Data Profiling Best Practice 2: Know the full array of tools

 

It is necessary for you to know the full array of tools that you can use to create your data profiling. Best practice is to get an idea of what programs or platforms are in the market then compare their functionality, price points, and usage so that you will have an idea of which tool is best suited for your data profiling purposes. Some tools available in the market are DataFlux, Trillium, and Informatica and even the basic data profiling tools that come with SQL Server. Currently, some providers have also released automated profiling tools. Most ETL experts agree that the last option is already suitable for basic, light data profiling work. For the more advanced kinds of projects, however, a tool dedicated or mainly designed for data profiling work is best. Aside from the kind of work, settling on a data profiling tool should, of course, be based on the level of standardization that you want. What you should do as a data profiling best practice is to get on to the Internet and faithfully do your research about each of these tools and read user/programmer feedback. Remember that choosing a data profiling tool really is a commitment to a kind of standard and style for data profiling.

 

Data Profiling Best Practice 3: Combine data profiling with cross-checking

 

If you really want to get the most out of your data profiles, you need to remember that the information you’ll be working with does not only come from inside, but must also be validated by outside sources. That means that you have to cross-check the facts that you have from data profiling with the feedback and other information that you are getting from other sources, which may not be so easy to tabulate and input in a data warehouse. These outside ways of checking data profiles may come from customer feedback, simple questionnaires for your stakeholders, trends relating or corresponding to the items in your data profile, or maybe a general survey of what your industry benchmarks are.
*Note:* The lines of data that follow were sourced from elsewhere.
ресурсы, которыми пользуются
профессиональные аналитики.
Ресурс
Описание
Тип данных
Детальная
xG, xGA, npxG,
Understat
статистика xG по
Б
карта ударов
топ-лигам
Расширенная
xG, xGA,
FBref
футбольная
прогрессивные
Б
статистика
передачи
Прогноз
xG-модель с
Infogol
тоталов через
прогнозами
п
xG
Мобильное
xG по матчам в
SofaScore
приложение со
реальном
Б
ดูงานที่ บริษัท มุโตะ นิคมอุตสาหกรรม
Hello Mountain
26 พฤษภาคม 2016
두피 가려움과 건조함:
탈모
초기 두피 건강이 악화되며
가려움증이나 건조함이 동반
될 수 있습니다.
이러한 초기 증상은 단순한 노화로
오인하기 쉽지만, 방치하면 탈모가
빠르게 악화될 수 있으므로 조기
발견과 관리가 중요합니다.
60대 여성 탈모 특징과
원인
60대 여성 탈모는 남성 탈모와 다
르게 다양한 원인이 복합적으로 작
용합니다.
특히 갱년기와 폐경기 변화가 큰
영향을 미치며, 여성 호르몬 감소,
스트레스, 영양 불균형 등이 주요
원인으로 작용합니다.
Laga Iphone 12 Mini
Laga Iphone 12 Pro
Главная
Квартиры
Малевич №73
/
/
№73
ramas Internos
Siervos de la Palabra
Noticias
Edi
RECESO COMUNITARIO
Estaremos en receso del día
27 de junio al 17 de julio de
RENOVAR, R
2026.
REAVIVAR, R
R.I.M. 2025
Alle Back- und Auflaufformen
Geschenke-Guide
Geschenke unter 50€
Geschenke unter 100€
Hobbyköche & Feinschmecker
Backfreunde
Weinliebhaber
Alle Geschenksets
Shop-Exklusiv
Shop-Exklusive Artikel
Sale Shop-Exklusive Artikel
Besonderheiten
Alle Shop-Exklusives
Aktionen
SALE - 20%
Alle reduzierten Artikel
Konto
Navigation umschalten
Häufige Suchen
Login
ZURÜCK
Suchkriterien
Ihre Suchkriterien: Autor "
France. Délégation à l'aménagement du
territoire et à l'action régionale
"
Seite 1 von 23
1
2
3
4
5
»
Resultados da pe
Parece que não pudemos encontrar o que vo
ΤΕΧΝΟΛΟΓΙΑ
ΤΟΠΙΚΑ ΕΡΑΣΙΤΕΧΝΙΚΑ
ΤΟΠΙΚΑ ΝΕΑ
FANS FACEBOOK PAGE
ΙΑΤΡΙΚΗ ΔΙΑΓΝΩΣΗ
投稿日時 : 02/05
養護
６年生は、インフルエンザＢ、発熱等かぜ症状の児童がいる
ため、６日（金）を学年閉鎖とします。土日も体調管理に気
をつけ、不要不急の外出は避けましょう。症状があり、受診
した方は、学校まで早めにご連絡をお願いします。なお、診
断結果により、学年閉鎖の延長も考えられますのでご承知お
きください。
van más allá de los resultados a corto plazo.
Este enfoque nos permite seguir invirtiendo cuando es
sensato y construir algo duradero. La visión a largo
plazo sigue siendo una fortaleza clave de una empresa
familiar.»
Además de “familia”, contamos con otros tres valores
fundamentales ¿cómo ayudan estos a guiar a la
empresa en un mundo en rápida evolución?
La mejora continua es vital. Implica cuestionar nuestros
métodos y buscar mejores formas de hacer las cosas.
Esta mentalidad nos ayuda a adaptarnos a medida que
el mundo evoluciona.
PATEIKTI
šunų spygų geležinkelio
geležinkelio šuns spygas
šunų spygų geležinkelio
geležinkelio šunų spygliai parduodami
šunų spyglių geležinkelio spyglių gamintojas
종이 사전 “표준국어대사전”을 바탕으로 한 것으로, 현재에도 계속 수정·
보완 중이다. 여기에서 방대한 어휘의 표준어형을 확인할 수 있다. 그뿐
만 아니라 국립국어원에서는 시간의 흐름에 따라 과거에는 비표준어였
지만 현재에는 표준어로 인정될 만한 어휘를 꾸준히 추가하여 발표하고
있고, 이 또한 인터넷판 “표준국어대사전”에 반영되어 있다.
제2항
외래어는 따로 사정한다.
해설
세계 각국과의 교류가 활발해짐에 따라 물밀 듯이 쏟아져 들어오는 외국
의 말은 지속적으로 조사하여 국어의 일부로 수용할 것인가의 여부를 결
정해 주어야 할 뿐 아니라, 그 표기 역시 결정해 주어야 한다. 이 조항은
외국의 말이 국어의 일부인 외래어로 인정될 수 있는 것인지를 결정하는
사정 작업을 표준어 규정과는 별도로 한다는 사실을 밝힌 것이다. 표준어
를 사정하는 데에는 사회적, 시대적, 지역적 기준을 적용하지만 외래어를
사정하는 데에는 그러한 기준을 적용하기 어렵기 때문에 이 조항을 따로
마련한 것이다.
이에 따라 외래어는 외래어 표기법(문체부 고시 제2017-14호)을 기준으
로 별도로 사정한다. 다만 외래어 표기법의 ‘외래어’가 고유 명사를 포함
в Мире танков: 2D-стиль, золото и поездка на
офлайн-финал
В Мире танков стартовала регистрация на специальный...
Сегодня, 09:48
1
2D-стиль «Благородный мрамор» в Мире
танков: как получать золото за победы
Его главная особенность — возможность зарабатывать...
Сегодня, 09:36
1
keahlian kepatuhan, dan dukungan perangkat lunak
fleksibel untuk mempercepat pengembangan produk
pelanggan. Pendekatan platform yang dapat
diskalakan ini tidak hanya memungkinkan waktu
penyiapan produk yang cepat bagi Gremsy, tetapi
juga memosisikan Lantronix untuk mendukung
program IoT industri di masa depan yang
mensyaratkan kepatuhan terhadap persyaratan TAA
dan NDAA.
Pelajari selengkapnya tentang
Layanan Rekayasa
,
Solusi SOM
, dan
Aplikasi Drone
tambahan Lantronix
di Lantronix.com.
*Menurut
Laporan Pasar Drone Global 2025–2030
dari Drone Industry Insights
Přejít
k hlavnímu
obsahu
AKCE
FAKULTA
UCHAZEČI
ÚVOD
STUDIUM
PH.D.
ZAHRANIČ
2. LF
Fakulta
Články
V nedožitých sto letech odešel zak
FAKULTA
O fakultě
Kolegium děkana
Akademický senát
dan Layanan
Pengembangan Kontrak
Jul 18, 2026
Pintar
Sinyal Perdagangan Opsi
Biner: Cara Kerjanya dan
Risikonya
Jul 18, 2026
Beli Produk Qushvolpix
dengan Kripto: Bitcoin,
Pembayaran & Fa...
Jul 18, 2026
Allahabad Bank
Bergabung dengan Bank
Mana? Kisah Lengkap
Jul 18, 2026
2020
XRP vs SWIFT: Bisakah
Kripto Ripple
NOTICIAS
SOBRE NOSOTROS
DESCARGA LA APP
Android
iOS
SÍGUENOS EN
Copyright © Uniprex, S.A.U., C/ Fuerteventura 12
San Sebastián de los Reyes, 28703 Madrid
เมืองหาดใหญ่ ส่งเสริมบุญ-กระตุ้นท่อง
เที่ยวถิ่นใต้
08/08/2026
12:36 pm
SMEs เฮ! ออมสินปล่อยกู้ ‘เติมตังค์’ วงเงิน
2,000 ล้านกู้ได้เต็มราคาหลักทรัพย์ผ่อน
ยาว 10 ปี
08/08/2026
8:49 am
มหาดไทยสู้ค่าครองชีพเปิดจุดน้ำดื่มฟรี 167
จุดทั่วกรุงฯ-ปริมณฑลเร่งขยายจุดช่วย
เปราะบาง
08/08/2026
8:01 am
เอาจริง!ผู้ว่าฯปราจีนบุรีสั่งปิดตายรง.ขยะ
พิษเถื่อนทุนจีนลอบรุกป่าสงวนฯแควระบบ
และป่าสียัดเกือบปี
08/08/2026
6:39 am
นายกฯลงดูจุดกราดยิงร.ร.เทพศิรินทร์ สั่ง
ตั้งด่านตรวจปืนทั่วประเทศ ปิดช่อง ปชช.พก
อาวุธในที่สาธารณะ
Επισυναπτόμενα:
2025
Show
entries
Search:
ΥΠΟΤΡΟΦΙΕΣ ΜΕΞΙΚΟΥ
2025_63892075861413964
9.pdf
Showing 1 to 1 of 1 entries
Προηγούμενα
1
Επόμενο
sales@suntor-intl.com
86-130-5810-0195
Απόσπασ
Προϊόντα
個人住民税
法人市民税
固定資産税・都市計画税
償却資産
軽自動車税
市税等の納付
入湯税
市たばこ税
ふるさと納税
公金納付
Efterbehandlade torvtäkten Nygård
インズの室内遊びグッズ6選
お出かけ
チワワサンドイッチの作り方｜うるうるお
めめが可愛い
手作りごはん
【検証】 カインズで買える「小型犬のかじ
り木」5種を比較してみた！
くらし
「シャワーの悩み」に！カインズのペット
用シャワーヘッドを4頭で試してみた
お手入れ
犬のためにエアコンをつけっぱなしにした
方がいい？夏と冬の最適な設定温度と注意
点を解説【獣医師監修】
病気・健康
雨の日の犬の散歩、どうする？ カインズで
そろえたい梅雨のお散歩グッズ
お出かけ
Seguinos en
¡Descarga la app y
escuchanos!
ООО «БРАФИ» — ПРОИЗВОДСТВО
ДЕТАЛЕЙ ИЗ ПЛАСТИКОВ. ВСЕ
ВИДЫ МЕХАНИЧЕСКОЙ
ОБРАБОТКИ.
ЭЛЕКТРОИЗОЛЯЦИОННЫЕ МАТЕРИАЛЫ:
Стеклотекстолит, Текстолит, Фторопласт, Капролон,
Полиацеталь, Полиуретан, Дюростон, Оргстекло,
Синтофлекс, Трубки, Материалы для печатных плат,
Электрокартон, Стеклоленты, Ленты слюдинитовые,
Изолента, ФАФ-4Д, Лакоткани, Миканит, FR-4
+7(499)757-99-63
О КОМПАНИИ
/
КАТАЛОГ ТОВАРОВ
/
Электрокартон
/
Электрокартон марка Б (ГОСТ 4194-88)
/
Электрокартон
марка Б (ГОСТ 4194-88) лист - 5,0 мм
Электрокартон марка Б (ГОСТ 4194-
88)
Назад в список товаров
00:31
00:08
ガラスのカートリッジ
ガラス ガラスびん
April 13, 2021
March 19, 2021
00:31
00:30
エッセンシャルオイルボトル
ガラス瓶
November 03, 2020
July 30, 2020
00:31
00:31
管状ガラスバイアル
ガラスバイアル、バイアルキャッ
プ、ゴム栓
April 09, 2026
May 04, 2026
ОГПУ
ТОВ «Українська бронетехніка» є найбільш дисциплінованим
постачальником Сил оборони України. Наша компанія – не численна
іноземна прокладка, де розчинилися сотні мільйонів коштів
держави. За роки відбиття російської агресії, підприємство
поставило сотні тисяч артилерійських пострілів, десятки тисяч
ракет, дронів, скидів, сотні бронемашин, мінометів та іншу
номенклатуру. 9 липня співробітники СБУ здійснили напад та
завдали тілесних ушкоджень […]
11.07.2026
This data profiling best practice can help you check the results of your inside work, as well as possibly point out errors or open up new ways of looking at your available data—all for the better understanding of information about your company.

 

Data Profiling Best Practice 4: Review segmentation

 

As a last data profiling best practice, you must continue running this process even after you have designed your data warehouse. Profiling data regularly can help you look for new ways of interpreting the data that you have, which usually brings a fresh insight into how the company or organization is doing, revealing changing trends and sounding off on any need to innovate or adapt so that the company will perform better. More than just regular, periodic data profiling, however, you also have to regularly review the way you segment the information for your data profiling work. This means that you have to cut through your data in new ways so that you get fresh insights into the same information. This will help you broaden or focus your data segmentation so that the metadata will give you either a widened or a specified look into your market and your business transactions. Sometimes, adjusting your data profile segmentation can mean just doing the data profile on a relevant part of information within your data warehouse. This is done so that you can be more efficient at studying the different related information or information chains. Data profiling best practices will make the data identification process faster and will yield more information about the more important aspects of your matrix of data.